INFORMATION:
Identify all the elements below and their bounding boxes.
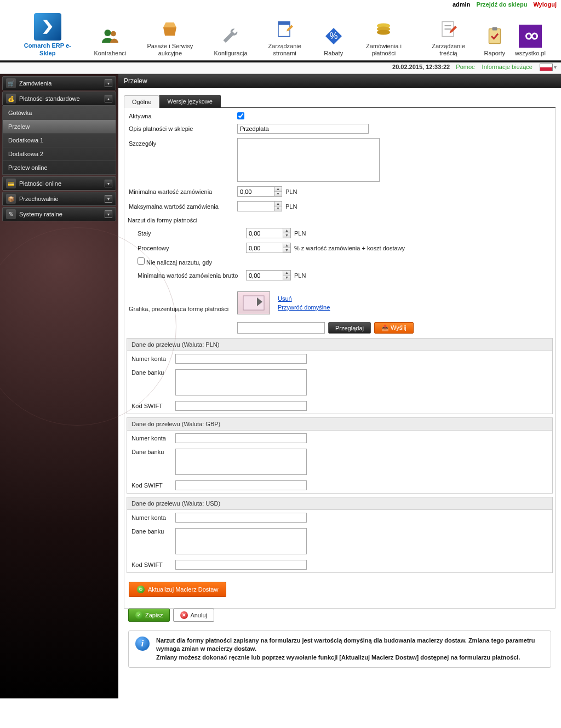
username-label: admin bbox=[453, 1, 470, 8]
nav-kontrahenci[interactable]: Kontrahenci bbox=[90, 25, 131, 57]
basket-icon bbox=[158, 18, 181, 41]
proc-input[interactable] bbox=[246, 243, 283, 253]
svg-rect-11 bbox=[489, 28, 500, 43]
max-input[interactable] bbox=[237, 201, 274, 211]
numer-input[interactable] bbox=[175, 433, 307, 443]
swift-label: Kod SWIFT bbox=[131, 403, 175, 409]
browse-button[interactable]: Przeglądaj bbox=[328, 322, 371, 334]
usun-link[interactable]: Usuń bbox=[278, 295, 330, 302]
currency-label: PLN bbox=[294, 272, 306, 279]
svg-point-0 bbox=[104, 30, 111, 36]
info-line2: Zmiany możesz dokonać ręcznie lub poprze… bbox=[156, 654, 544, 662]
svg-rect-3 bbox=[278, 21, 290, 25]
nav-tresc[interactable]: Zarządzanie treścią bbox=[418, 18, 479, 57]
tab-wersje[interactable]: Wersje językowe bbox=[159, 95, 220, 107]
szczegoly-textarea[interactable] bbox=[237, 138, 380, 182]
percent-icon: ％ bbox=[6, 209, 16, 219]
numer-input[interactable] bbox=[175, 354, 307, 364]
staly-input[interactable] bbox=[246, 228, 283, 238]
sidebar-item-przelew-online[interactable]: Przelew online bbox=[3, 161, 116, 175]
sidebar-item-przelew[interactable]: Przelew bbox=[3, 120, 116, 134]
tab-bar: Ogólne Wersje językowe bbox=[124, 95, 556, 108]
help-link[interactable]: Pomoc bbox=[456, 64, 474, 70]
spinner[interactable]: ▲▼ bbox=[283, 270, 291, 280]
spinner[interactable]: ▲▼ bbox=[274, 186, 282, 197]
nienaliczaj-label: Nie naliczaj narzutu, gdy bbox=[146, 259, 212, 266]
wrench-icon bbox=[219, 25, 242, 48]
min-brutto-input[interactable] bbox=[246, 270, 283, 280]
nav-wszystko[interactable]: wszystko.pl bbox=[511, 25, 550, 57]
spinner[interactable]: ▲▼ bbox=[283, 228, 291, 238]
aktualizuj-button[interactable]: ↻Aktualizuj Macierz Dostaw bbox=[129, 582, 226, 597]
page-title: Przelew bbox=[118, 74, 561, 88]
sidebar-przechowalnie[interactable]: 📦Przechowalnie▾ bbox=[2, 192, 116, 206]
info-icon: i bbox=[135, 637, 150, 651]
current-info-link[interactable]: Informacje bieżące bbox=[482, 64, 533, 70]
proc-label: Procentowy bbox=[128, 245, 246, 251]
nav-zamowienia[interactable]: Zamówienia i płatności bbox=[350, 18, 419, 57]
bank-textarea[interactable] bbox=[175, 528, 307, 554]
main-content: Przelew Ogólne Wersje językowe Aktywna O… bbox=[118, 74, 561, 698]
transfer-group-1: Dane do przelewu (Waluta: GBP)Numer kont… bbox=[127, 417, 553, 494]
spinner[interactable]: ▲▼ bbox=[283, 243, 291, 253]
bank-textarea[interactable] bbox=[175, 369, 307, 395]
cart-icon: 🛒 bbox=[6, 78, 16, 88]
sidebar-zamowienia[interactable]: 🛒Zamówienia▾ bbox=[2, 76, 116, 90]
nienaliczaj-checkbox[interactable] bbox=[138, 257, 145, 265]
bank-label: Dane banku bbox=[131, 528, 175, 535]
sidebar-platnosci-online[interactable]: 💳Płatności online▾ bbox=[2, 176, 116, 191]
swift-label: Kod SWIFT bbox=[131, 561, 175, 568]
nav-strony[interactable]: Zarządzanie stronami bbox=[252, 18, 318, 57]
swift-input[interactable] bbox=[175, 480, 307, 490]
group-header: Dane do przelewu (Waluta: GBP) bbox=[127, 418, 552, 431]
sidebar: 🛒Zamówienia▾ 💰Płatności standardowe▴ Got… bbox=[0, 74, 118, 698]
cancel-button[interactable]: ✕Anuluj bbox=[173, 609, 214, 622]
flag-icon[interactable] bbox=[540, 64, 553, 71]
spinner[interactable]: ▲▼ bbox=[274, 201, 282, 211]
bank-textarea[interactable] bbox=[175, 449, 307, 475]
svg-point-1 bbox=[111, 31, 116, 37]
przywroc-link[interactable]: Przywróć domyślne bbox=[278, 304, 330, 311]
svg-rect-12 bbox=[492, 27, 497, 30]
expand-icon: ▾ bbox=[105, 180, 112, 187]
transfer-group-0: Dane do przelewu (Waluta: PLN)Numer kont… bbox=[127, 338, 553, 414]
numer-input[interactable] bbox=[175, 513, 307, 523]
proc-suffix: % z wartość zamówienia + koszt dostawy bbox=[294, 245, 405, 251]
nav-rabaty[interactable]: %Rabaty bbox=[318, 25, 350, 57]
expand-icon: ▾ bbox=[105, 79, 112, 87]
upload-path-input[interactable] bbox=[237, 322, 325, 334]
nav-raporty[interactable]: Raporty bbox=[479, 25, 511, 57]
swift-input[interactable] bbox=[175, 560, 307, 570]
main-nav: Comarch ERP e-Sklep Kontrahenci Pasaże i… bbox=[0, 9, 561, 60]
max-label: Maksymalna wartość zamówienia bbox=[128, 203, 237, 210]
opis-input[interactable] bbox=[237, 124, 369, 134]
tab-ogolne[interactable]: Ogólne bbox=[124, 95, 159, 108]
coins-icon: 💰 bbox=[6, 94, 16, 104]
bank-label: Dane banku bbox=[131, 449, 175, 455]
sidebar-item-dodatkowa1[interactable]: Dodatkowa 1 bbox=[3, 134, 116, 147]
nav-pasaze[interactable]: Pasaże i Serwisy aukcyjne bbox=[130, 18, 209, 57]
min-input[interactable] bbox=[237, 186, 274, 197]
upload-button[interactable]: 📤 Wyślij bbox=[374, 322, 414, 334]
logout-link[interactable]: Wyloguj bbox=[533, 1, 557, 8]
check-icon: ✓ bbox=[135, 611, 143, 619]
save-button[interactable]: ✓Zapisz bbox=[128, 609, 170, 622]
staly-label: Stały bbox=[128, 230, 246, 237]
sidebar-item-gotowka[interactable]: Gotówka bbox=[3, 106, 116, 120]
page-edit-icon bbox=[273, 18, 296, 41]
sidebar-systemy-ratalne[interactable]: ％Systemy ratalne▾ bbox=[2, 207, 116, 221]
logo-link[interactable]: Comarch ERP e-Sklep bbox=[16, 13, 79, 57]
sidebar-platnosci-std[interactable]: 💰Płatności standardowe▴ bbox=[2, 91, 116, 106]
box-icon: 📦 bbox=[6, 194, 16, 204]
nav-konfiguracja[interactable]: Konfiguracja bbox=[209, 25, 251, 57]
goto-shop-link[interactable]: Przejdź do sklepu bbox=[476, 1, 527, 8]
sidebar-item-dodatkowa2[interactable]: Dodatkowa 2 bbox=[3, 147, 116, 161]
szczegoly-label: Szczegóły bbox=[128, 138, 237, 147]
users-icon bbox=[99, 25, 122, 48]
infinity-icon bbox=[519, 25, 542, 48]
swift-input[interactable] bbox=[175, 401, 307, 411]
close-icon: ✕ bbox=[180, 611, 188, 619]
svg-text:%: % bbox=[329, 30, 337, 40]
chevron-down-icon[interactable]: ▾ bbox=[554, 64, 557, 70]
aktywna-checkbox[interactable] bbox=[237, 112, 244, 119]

YOUR GOAL: Some of the data mentions "Waluta". Copy every line where it does.

RESPONSE BELOW:
transfer-group-1: Dane do przelewu (Waluta: GBP)Numer kont… bbox=[127, 417, 553, 494]
group-header: Dane do przelewu (Waluta: GBP) bbox=[127, 418, 552, 431]
transfer-group-0: Dane do przelewu (Waluta: PLN)Numer kont… bbox=[127, 338, 553, 414]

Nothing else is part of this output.